Reviews:

A Lifelong Practice: Susan Cofer’s Draw Near at High Museum

By February 07, 2013
Susan Cofer Draw Near
Installation image, Susan Cofer: Draw Near, High Museum of Art, Works on Paper Gallery, October 27, 2012-February 10, 2013. Photos by Rachel Reese.

Susan Cofer, a lifelong Atlanta native, presents her first career survey, Susan Cofer: Draw Near, at the Works on Paper Gallery in the Lower Level of the High Museum of Art’s Wieland Pavilion [October 27, 2012-February 10, 2013]. The exhibition features almost 100 drawings produced from 1975 to the present. As the title suggests, the exhibition invites the viewer into a literal and metaphysical closeness with the works.

ADVERTISEMENT

Walls are installed chronologically and small groupings occur to encourage intimacy. The exhibition takes not only physical time to explore but also a larger unpacking that involves subtle shifts in materiality, tonal quality, physical processes, and subject matter that mark the last four decades of Cofer’s work. Moving from Cofer’s more subdued and fainter palettes from the 1970s-80s, to the increasingly illustrative works from the past few years, we gain a full awareness to the dedication Cofer has maintained to her practice—characterized by a repetitive, rhythmic and additive drawing methodology.

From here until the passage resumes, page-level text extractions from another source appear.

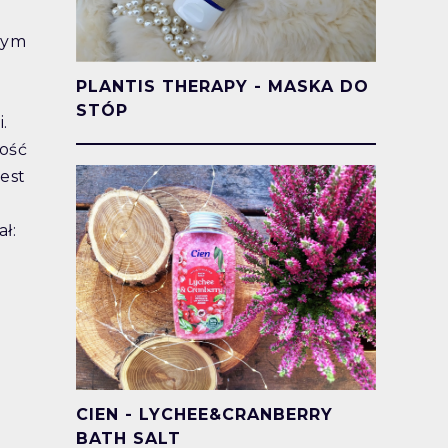
bym
PLANTIS THERAPY - MASKA DO
STÓP
.
dość
jest
ł:
CIEN - LYCHEE&CRANBERRY
BATH SALT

Her practice sustains a unique and personal way of seeing, interpreting, and evolving through a lifetime of inquiry.

Some of the strongest works date from the late 1970s to early 1980s. Cofer’s methodology not only allows, but seeks imperfections in the paper rag, and this process mirrors the organic subject matter well. For example, Tree Wound, 1976, and Tree Wound (Adam & Eve), 1977, contain an inherent artifact or specimen-like quality due to the seamless collaboration between the rips and folds of the paper and the subject matter itself—tree bark. This process produces opportunities for unexpected framing devices, and thereby reinforces a quiet tension between the paper’s materiality and the image.

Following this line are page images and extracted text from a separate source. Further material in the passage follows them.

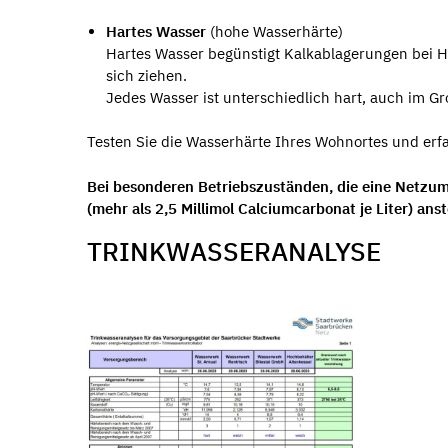
Hartes Wasser
(hohe Wasserhärte)
Hartes Wasser begünstigt Kalkablagerungen bei 
sich ziehen.
Jedes Wasser ist unterschiedlich hart, auch im G
Testen Sie die Wasserhärte Ihres Wohnortes und erf
Bei besonderen Betriebszuständen, die eine Netzum
(mehr als 2,5 Millimol Calciumcarbonat je Liter) anst
TRINKWASSERANALYSE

Susan Cofer, Tree Wound, 1977
Susan Cofer, Tree Wound (Adam & Eve), 1977, colored pencil on paper, 13 1/2 x 11 1/4 inches, courtesy of the artist.

Intimacy, through both physical scale and subtle tonalities, directs us to literally ‘draw near.’ Cofer’s painstaking process is only fully appreciated at close range; the actions of first seeing and then interpreting are integral in properly reading these works. And specifically, in several works that lack tone and thereby function monochromatically, such actions are necessary in order to formulate representations from abstraction. Additionally evident in these older works is a hesitation towards directness on the page; the faint line functions as a repetitive manifestation of meditation.

Installation image, Susan Cofer: Draw Near, High Museum of Art, Works on Paper Gallery, October 27, 2012-February 10, 2013.

A raw moment in the exhibition occurs from viewing Cofer’s journals and plein air drawings from a trip to the Middle East during 1989-90, exemplified in the delicate work A Wadi in Jordan, 1990-92. As most, if not all, of her work is informed through travel and sense of place, this specific body of work feels responsible for the stylistic shift from the 1990s to the present day. The works that develop during the mid 1990s have a heavy line quality with verdant colors and overall darker palettes. Subject matters shift from the quiet and organic into the fantasical and even imaginary.

ADVERTISEMENT

One specific work, The Grove, 1995-97, exemplifies this shift. Cofer begins to use paper less as collaborator in the drawing process, and rather a surface on which to illustrate. A darker and brooding tonal palette emerges and framing devices are held less by the shape or boundaries of the paper. Emerges is a conversation about illustration and what formal qualities, such as color and form, can conceptually represent.

Cofer’s viewing desks from the late 1980s re-surface for this exhibition as well as new singular vitrines. These individual sculptural props reinforce the drawings, which are some of Cofer’s newest (2011-2012) and explore topography, maps, and elements of natural navigation. These are experienced by looking directly over and down at the works on a flat plane. The focus on orienting one’s self around each prop feels a collaborative and integral of the viewing process.

Susan Cofer Draw Near
Installation image, Susan Cofer: Draw Near, High Museum of Art, Works on Paper Gallery, October 27, 2012-February 10, 2013.

The immense time of process involved in Cofer’s works is self-evident, and while certainly not derivative of, carries an affinity to conceptualist and minimalist Roman Opalka, an artist whose repetitive practice became his life’s quest. Cofer’s personal art coefficient is certainly at play here as Duchamp’s Creative Act continually comes to mind—the unknown gap between intention and realization fuels her unconscious desire to search, seek, and ultimately produce.